Even if we assume that either the Pennsylvania or Michigan Act applies, the sale in issue falls within a statutory exception:
The following transfers are not subject to this division:
(4) Sales by executors, administrators, receivers, trustees in bankruptcy, or any public officer under judicial process.
13 Pa. C.S.A. § 6103 (emphasis supplied).
Banks argues, without support, that we should not recognize the acts of the Canadian trustee. We reject this argument and conclude that the sale in issue falls squarely within the above-quoted exception.
For the reasons stated we conclude that the Uniform Bulk Transfers Acts of Pennsylvania and Michigan do not apply to the transfer at issue. Consequently, Banks may not present evidence of any claim for past due commissions, discounts or other benefits which predate October 3, 1985, the date when Viceroy purchased the assets of its predecessor.
B) Parol Evidence
After purchasing the predecessor's assets, Viceroy continued to employ Banks as a distributor pursuant to the distributorship agreement between Banks and Viceroy's predecessor. Banks now claims that it was the exclusive distributor within its specified region and is due commissions from Viceroy for sales in Banks' territory made directly by Viceroy or by other distributors. Banks also claims that it was entitled to sell outside its specified territory and is due commissions from Viceroy for those sales.
On the other hand, Viceroy contends that the agreement extends no exclusive rights and Banks may not present parol evidence to the contrary. Viceroy takes the same position on the defined sales territory, seeking to prevent testimony that Banks' sales territory was more expansive than that specified in the agreement.
Generally, parol evidence may not be admitted to vary or alter the forms of a written agreement, particularly where the writing includes a clause prohibiting oral modifications.
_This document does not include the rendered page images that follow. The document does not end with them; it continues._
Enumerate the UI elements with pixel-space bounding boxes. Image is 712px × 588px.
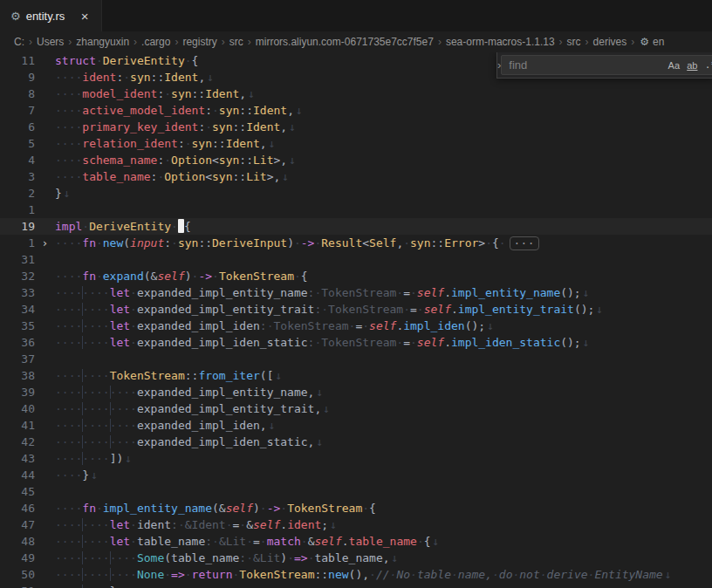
eol-arrow-icon: ↓ (296, 104, 303, 117)
breadcrumb-item[interactable]: Users (36, 36, 65, 48)
code-line[interactable]: 48········let·table_name:·&Lit·=·match·&… (0, 533, 712, 550)
code-line[interactable]: 1 (0, 202, 712, 218)
line-number[interactable]: 8 (0, 85, 35, 102)
whole-word-toggle[interactable]: ab (683, 57, 701, 73)
fold-column (35, 135, 55, 152)
fold-column (35, 284, 55, 301)
line-number[interactable]: 44 (0, 467, 35, 483)
code-line[interactable]: 33········let·expanded_impl_entity_name:… (0, 284, 712, 301)
eol-arrow-icon: ↓ (269, 137, 276, 150)
line-number[interactable]: 51 (0, 583, 35, 588)
code-line[interactable]: 3····table_name:·Option<syn::Lit>,↓ (0, 168, 712, 185)
code-line[interactable]: 34········let·expanded_impl_entity_trait… (0, 301, 712, 318)
code-text: ········])↓ (55, 450, 712, 467)
regex-toggle[interactable]: .* (702, 57, 712, 73)
line-number[interactable]: 9 (0, 69, 35, 85)
line-number[interactable]: 1 (0, 235, 35, 251)
tab-entity-rs[interactable]: ⚙ entity.rs × (0, 0, 102, 31)
code-line[interactable]: 43········])↓ (0, 450, 712, 467)
code-line[interactable]: 4····schema_name:·Option<syn::Lit>,↓ (0, 152, 712, 168)
code-text: ········let·expanded_impl_iden_static:·T… (55, 334, 712, 351)
code-line[interactable]: 38········TokenStream::from_iter([↓ (0, 367, 712, 384)
fold-chevron-icon[interactable]: › (35, 235, 55, 251)
line-number[interactable]: 41 (0, 417, 35, 434)
line-number[interactable]: 47 (0, 516, 35, 533)
breadcrumb-item[interactable]: C: (13, 36, 25, 48)
code-line[interactable]: 51········}; (0, 583, 712, 588)
code-line[interactable]: 5····relation_ident:·syn::Ident,↓ (0, 135, 712, 152)
close-icon[interactable]: × (77, 8, 92, 24)
line-number[interactable]: 46 (0, 500, 35, 516)
code-line[interactable]: 19impl·DeriveEntity·{ (0, 218, 712, 235)
line-number[interactable]: 45 (0, 483, 35, 500)
code-text: ············Some(table_name:·&Lit)·=>·ta… (55, 550, 712, 566)
breadcrumb-item[interactable]: src (566, 36, 582, 48)
line-number[interactable]: 43 (0, 450, 35, 467)
line-number[interactable]: 50 (0, 566, 35, 583)
eol-arrow-icon: ↓ (289, 120, 296, 133)
breadcrumb-item[interactable]: en (653, 36, 664, 48)
breadcrumb-item[interactable]: zhangyuxin (75, 36, 130, 48)
breadcrumb-item[interactable]: derives (592, 36, 628, 48)
find-input[interactable] (507, 58, 664, 72)
code-line[interactable]: 35········let·expanded_impl_iden:·TokenS… (0, 318, 712, 334)
line-number[interactable]: 6 (0, 119, 35, 135)
line-number[interactable]: 38 (0, 367, 35, 384)
line-number[interactable]: 39 (0, 384, 35, 400)
match-case-toggle[interactable]: Aa (665, 57, 682, 73)
line-number[interactable]: 35 (0, 318, 35, 334)
line-number[interactable]: 11 (0, 52, 35, 69)
line-number[interactable]: 3 (0, 168, 35, 185)
line-number[interactable]: 37 (0, 351, 35, 367)
code-text (55, 251, 712, 268)
line-number[interactable]: 36 (0, 334, 35, 351)
line-number[interactable]: 19 (0, 218, 35, 235)
line-number[interactable]: 42 (0, 434, 35, 450)
editor[interactable]: 11struct·DeriveEntity·{9····ident:·syn::… (0, 52, 712, 588)
code-line[interactable]: 36········let·expanded_impl_iden_static:… (0, 334, 712, 351)
code-line[interactable]: 41············expanded_impl_iden,↓ (0, 417, 712, 434)
code-line[interactable]: 45 (0, 483, 712, 500)
folded-code-indicator[interactable]: ··· (510, 236, 540, 250)
code-text (55, 483, 712, 500)
code-line[interactable]: 31 (0, 251, 712, 268)
line-number[interactable]: 34 (0, 301, 35, 318)
line-number[interactable]: 49 (0, 550, 35, 566)
code-line[interactable]: 49············Some(table_name:·&Lit)·=>·… (0, 550, 712, 566)
line-number[interactable]: 1 (0, 202, 35, 218)
code-line[interactable]: 39············expanded_impl_entity_name,… (0, 384, 712, 400)
code-line[interactable]: 44····}↓ (0, 467, 712, 483)
eol-arrow-icon: ↓ (125, 452, 132, 465)
line-number[interactable]: 32 (0, 268, 35, 284)
code-line[interactable]: 1›····fn·new(input:·syn::DeriveInput)·->… (0, 235, 712, 251)
line-number[interactable]: 48 (0, 533, 35, 550)
line-number[interactable]: 7 (0, 102, 35, 119)
line-number[interactable]: 31 (0, 251, 35, 268)
code-line[interactable]: 7····active_model_ident:·syn::Ident,↓ (0, 102, 712, 119)
code-line[interactable]: 32····fn·expand(&self)·->·TokenStream·{ (0, 268, 712, 284)
code-line[interactable]: 37 (0, 351, 712, 367)
code-line[interactable]: 8····model_ident:·syn::Ident,↓ (0, 85, 712, 102)
code-text: ····model_ident:·syn::Ident,↓ (55, 85, 712, 102)
breadcrumb-item[interactable]: sea-orm-macros-1.1.13 (445, 36, 556, 48)
code-line[interactable]: 42············expanded_impl_iden_static,… (0, 434, 712, 450)
code-line[interactable]: 50············None·=>·return·TokenStream… (0, 566, 712, 583)
line-number[interactable]: 40 (0, 400, 35, 417)
find-input-box[interactable]: Aaab.* (501, 55, 712, 75)
code-text: ········}; (55, 583, 712, 588)
code-text: ····fn·expand(&self)·->·TokenStream·{ (55, 268, 712, 284)
line-number[interactable]: 33 (0, 284, 35, 301)
line-number[interactable]: 4 (0, 152, 35, 168)
breadcrumb-item[interactable]: src (229, 36, 244, 48)
code-line[interactable]: 6····primary_key_ident:·syn::Ident,↓ (0, 119, 712, 135)
breadcrumb-item[interactable]: mirrors.aliyun.com-0671735e7cc7f5e7 (255, 36, 435, 48)
breadcrumb-item[interactable]: registry (181, 36, 217, 48)
code-line[interactable]: 47········let·ident:·&Ident·=·&self.iden… (0, 516, 712, 533)
code-line[interactable]: 40············expanded_impl_entity_trait… (0, 400, 712, 417)
code-text: ············expanded_impl_iden,↓ (55, 417, 712, 434)
line-number[interactable]: 5 (0, 135, 35, 152)
breadcrumb-item[interactable]: .cargo (140, 36, 171, 48)
line-number[interactable]: 2 (0, 185, 35, 202)
code-line[interactable]: 2}↓ (0, 185, 712, 202)
code-line[interactable]: 46····fn·impl_entity_name(&self)·->·Toke… (0, 500, 712, 516)
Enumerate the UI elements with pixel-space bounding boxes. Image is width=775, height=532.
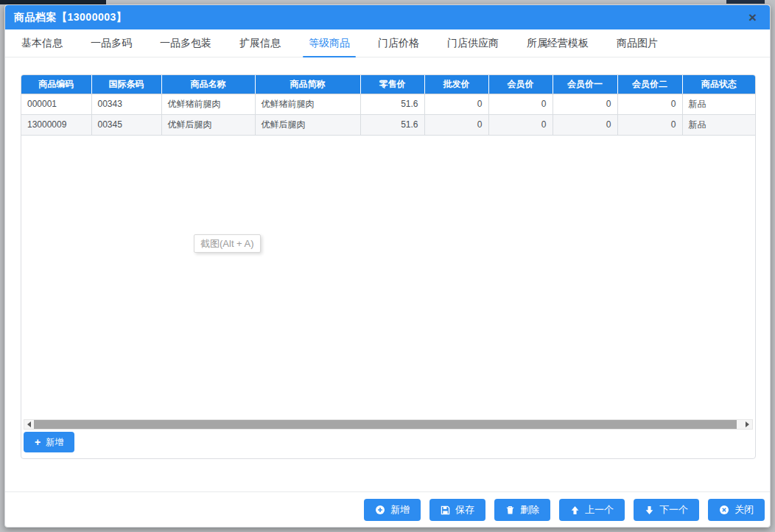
tab-基本信息[interactable]: 基本信息: [20, 29, 64, 57]
tab-一品多包装[interactable]: 一品多包装: [158, 29, 213, 57]
table-cell[interactable]: 优鲜后腿肉: [255, 114, 360, 135]
plus-icon: +: [35, 436, 41, 448]
column-header[interactable]: 商品状态: [682, 75, 755, 94]
scroll-left-icon[interactable]: [24, 420, 34, 429]
screenshot-hotkey-tooltip: 截图(Alt + A): [194, 234, 261, 253]
tab-扩展信息[interactable]: 扩展信息: [238, 29, 282, 57]
trash-icon: [505, 505, 515, 515]
scroll-right-icon[interactable]: [743, 420, 752, 429]
column-header[interactable]: 商品编码: [21, 75, 91, 94]
tab-门店价格[interactable]: 门店价格: [376, 29, 421, 57]
table-header: 商品编码国际条码商品名称商品简称零售价批发价会员价会员价一会员价二商品状态: [21, 75, 755, 94]
horizontal-scrollbar[interactable]: [24, 419, 753, 430]
add-row-button-label: 新增: [46, 436, 63, 449]
table-cell[interactable]: 0: [553, 114, 617, 135]
column-header[interactable]: 会员价二: [617, 75, 682, 94]
scrollbar-thumb[interactable]: [34, 420, 737, 429]
arrow-down-icon: [645, 505, 654, 515]
arrow-up-icon: [570, 505, 580, 515]
上一个-button[interactable]: 上一个: [559, 499, 625, 521]
table-cell[interactable]: 0: [488, 114, 553, 135]
table-cell[interactable]: 000001: [21, 94, 91, 114]
table-cell[interactable]: 0: [553, 94, 617, 114]
dialog-title: 商品档案【13000003】: [14, 11, 127, 24]
button-label: 关闭: [734, 503, 754, 517]
table-cell[interactable]: 优鲜后腿肉: [161, 114, 255, 135]
column-header[interactable]: 商品名称: [161, 75, 255, 94]
table-row[interactable]: 1300000900345优鲜后腿肉优鲜后腿肉51.60000新品: [21, 114, 755, 135]
column-header[interactable]: 国际条码: [91, 75, 161, 94]
column-header[interactable]: 批发价: [424, 75, 488, 94]
tab-等级商品[interactable]: 等级商品: [307, 29, 351, 57]
tab-商品图片[interactable]: 商品图片: [615, 29, 659, 57]
button-label: 保存: [455, 503, 474, 517]
dialog-titlebar: 商品档案【13000003】 ×: [5, 5, 770, 29]
table-cell[interactable]: 00345: [91, 114, 161, 135]
close-circle-icon: [719, 505, 729, 515]
下一个-button[interactable]: 下一个: [634, 499, 699, 521]
column-header[interactable]: 会员价一: [553, 75, 617, 94]
table-cell[interactable]: 0: [424, 114, 488, 135]
close-icon[interactable]: ×: [744, 10, 761, 24]
column-header[interactable]: 会员价: [488, 75, 553, 94]
button-label: 新增: [390, 503, 410, 517]
tab-门店供应商[interactable]: 门店供应商: [446, 29, 500, 57]
table-cell[interactable]: 优鲜猪前腿肉: [161, 94, 255, 114]
tab-bar: 基本信息一品多码一品多包装扩展信息等级商品门店价格门店供应商所属经营模板商品图片: [5, 29, 770, 57]
button-label: 上一个: [585, 503, 614, 517]
button-label: 下一个: [659, 503, 688, 517]
table-cell[interactable]: 51.6: [360, 114, 424, 135]
plus-circle-icon: [375, 505, 385, 515]
grade-product-grid-panel: 商品编码国际条码商品名称商品简称零售价批发价会员价会员价一会员价二商品状态 00…: [21, 74, 756, 459]
column-header[interactable]: 零售价: [360, 75, 424, 94]
tab-所属经营模板[interactable]: 所属经营模板: [525, 29, 590, 57]
table-cell[interactable]: 13000009: [21, 114, 91, 135]
save-icon: [441, 505, 450, 515]
grade-product-table: 商品编码国际条码商品名称商品简称零售价批发价会员价会员价一会员价二商品状态 00…: [21, 75, 755, 136]
table-cell[interactable]: 0: [617, 114, 682, 135]
add-row-button[interactable]: + 新增: [24, 432, 74, 452]
table-cell[interactable]: 新品: [682, 94, 755, 114]
table-cell[interactable]: 51.6: [360, 94, 424, 114]
新增-button[interactable]: 新增: [364, 499, 421, 521]
关闭-button[interactable]: 关闭: [708, 499, 765, 521]
保存-button[interactable]: 保存: [429, 499, 485, 521]
table-cell[interactable]: 00343: [91, 94, 161, 114]
table-cell[interactable]: 优鲜猪前腿肉: [255, 94, 360, 114]
tab-一品多码[interactable]: 一品多码: [89, 29, 133, 57]
tooltip-text: 截图(Alt + A): [200, 237, 254, 251]
dialog-footer: 新增保存删除上一个下一个关闭: [5, 491, 770, 528]
table-cell[interactable]: 新品: [682, 114, 755, 135]
product-file-dialog: 商品档案【13000003】 × 基本信息一品多码一品多包装扩展信息等级商品门店…: [4, 4, 771, 528]
删除-button[interactable]: 删除: [494, 499, 550, 521]
button-label: 删除: [520, 503, 539, 517]
table-cell[interactable]: 0: [424, 94, 488, 114]
background-window-artifact: [726, 0, 765, 4]
table-cell[interactable]: 0: [617, 94, 682, 114]
table-cell[interactable]: 0: [488, 94, 553, 114]
table-row[interactable]: 00000100343优鲜猪前腿肉优鲜猪前腿肉51.60000新品: [21, 94, 755, 114]
column-header[interactable]: 商品简称: [255, 75, 360, 94]
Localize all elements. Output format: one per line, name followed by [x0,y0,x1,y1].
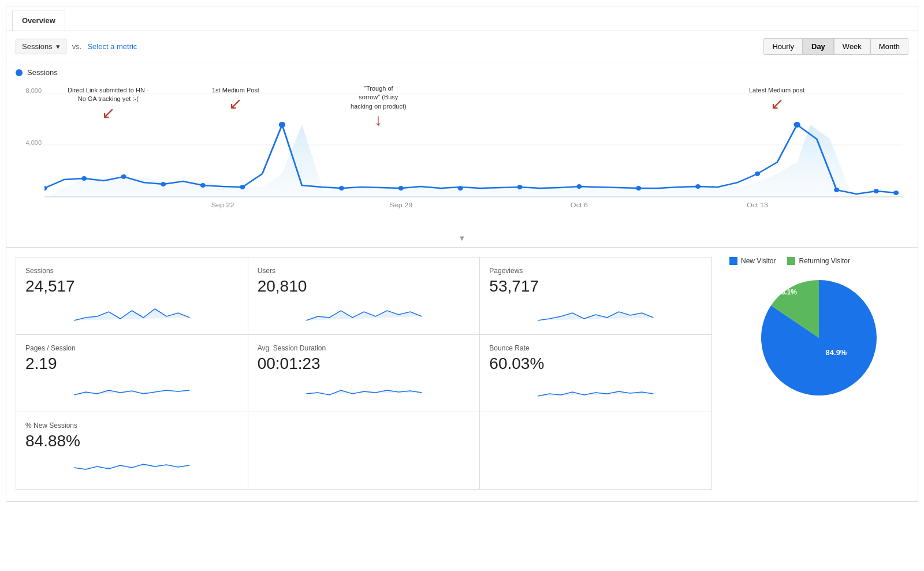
svg-text:15.1%: 15.1% [777,288,797,296]
svg-point-11 [398,186,404,191]
svg-point-4 [81,176,87,181]
metric-pps-sparkline [25,378,239,401]
chart-area: Sessions 8,000 4,000 Direct Link submitt… [6,62,918,247]
overview-tab[interactable]: Overview [12,10,65,31]
metric-users-sparkline [258,300,471,323]
metric-dropdown-label: Sessions [22,42,53,51]
pie-new-label: New Visitor [741,257,776,265]
svg-point-13 [517,185,522,189]
y-label-8000: 8,000 [16,87,42,94]
metric-bounce-label: Bounce Rate [489,344,702,352]
metrics-bottom-row: Pages / Session 2.19 Avg. Session Durati… [16,335,712,412]
toolbar-left: Sessions ▾ vs. Select a metric [16,39,137,54]
metric-pageviews: Pageviews 53,717 [480,257,712,335]
metric-sessions: Sessions 24,517 [16,257,248,335]
metric-sessions-value: 24,517 [25,277,239,296]
pie-chart-svg: 84.9% 15.1% [755,274,882,401]
bottom-spacer [6,490,918,501]
pie-legend-returning: Returning Visitor [787,257,850,265]
pie-section: New Visitor Returning Visitor [712,257,908,490]
tab-bar: Overview [6,6,918,31]
y-label-4000: 4,000 [16,139,42,146]
metrics-grid-container: Sessions 24,517 Users 20,810 Pagevie [16,257,712,490]
time-buttons: Hourly Day Week Month [763,38,908,55]
pie-returning-color [787,257,795,265]
pie-new-color [729,257,737,265]
metric-empty-2 [480,412,712,490]
metric-pageviews-label: Pageviews [489,267,702,275]
svg-point-21 [893,191,899,195]
svg-text:Oct 6: Oct 6 [571,201,588,208]
metric-avg-duration: Avg. Session Duration 00:01:23 [248,335,480,412]
svg-point-17 [755,171,760,176]
metric-ns-value: 84.88% [25,432,239,450]
svg-point-15 [636,186,641,191]
metric-users: Users 20,810 [248,257,480,335]
select-metric-link[interactable]: Select a metric [87,42,137,51]
svg-point-6 [161,182,166,186]
metric-empty-1 [248,412,480,490]
svg-text:Oct 13: Oct 13 [747,201,768,208]
metric-pageviews-sparkline [489,300,702,323]
metric-avg-sparkline [258,378,471,401]
svg-text:Sep 29: Sep 29 [389,201,412,208]
svg-point-19 [834,188,839,192]
svg-point-7 [200,183,206,188]
metric-bounce-value: 60.03% [489,354,702,373]
metric-bounce-sparkline [489,378,702,401]
metric-dropdown[interactable]: Sessions ▾ [16,39,66,54]
metrics-top-row: Sessions 24,517 Users 20,810 Pagevie [16,257,712,335]
chart-container: 8,000 4,000 Direct Link submitted to HN … [16,81,908,232]
toolbar: Sessions ▾ vs. Select a metric Hourly Da… [6,31,918,62]
svg-point-20 [874,189,879,193]
time-btn-day[interactable]: Day [803,38,834,55]
metrics-section: Sessions 24,517 Users 20,810 Pagevie [6,248,918,490]
svg-point-12 [458,186,463,191]
metric-ns-sparkline [25,455,239,478]
pie-chart-container: 84.9% 15.1% [729,274,908,401]
legend-label: Sessions [27,68,58,77]
time-btn-week[interactable]: Week [834,38,870,55]
legend-dot [16,69,23,76]
svg-text:84.9%: 84.9% [826,348,847,357]
metric-ns-label: % New Sessions [25,421,239,430]
chart-svg: Sep 22 Sep 29 Oct 6 Oct 13 [44,93,903,208]
pie-legend-new: New Visitor [729,257,776,265]
pie-legend: New Visitor Returning Visitor [729,257,908,265]
metric-pageviews-value: 53,717 [489,277,702,296]
metric-pps-label: Pages / Session [25,344,239,352]
page-wrapper: Overview Sessions ▾ vs. Select a metric … [6,6,918,502]
time-btn-hourly[interactable]: Hourly [763,38,803,55]
svg-text:Sep 22: Sep 22 [211,201,234,208]
metric-pages-per-session: Pages / Session 2.19 [16,335,248,412]
svg-point-9 [279,122,285,128]
metric-avg-value: 00:01:23 [258,354,471,373]
svg-point-5 [121,174,126,179]
vs-label: vs. [72,42,82,51]
metric-pps-value: 2.19 [25,354,239,373]
metrics-last-row: % New Sessions 84.88% [16,412,712,490]
svg-point-14 [576,184,582,189]
svg-point-16 [695,184,701,189]
dropdown-arrow-icon: ▾ [56,42,60,51]
metric-bounce-rate: Bounce Rate 60.03% [480,335,712,412]
svg-point-18 [793,122,800,128]
svg-point-10 [339,186,344,191]
scroll-indicator[interactable]: ▼ [16,232,908,247]
metric-sessions-label: Sessions [25,267,239,275]
metric-users-value: 20,810 [258,277,471,296]
pie-returning-label: Returning Visitor [799,257,850,265]
svg-point-8 [240,185,245,189]
chart-legend: Sessions [16,68,908,77]
metric-new-sessions: % New Sessions 84.88% [16,412,248,490]
metric-sessions-sparkline [25,300,239,323]
time-btn-month[interactable]: Month [870,38,908,55]
metric-avg-label: Avg. Session Duration [258,344,471,352]
metric-users-label: Users [258,267,471,275]
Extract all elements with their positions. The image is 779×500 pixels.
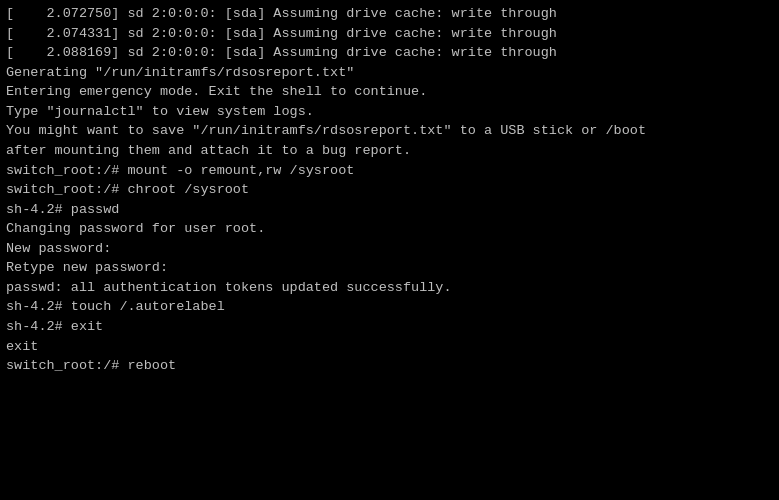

C.I.T. Corporation v. Jonnet, 419 Pa. 435, 214 A.2d 620 (1965). However, parol evidence is admissible where the contract is ambiguous Pavlich v. Ambrosia Coal & Construction Co., 441 Pa. 210, 273 A.2d 343 (1971).
The agreement on its face does not state whether the distributorship is exclusive or not. The agreement grants "sales rights" to a specified territory but fails to state the nature and extent of those rights as against other distributors in that territory. To this extent the agreement is ambiguous and parol evidence may be presented on this issue.
The agreement is also ambiguous in its definition of Banks' sales territory. The agreement states that Banks may sell Viceroy products "primarily in the territory as defined." This would seem to indicate that Banks is not strictly limited to the defined territory. Such an ambiguity may be addressed in testimony at trial.
We reject Viceroy's argument that the word "primarily" in the agreement implies that the distributorship was non-exclusive. To the contrary the word taken in context appears to qualify the definition of the sales territory, not the extent of the sales rights within it:
Distributor accepts appointment for sales of said products primarily in the territory as defined by Schedule "B".
The distributor is hereby granted sales rights of seller's products outlined in Schedule "A" primarily in the territory as listed hereon.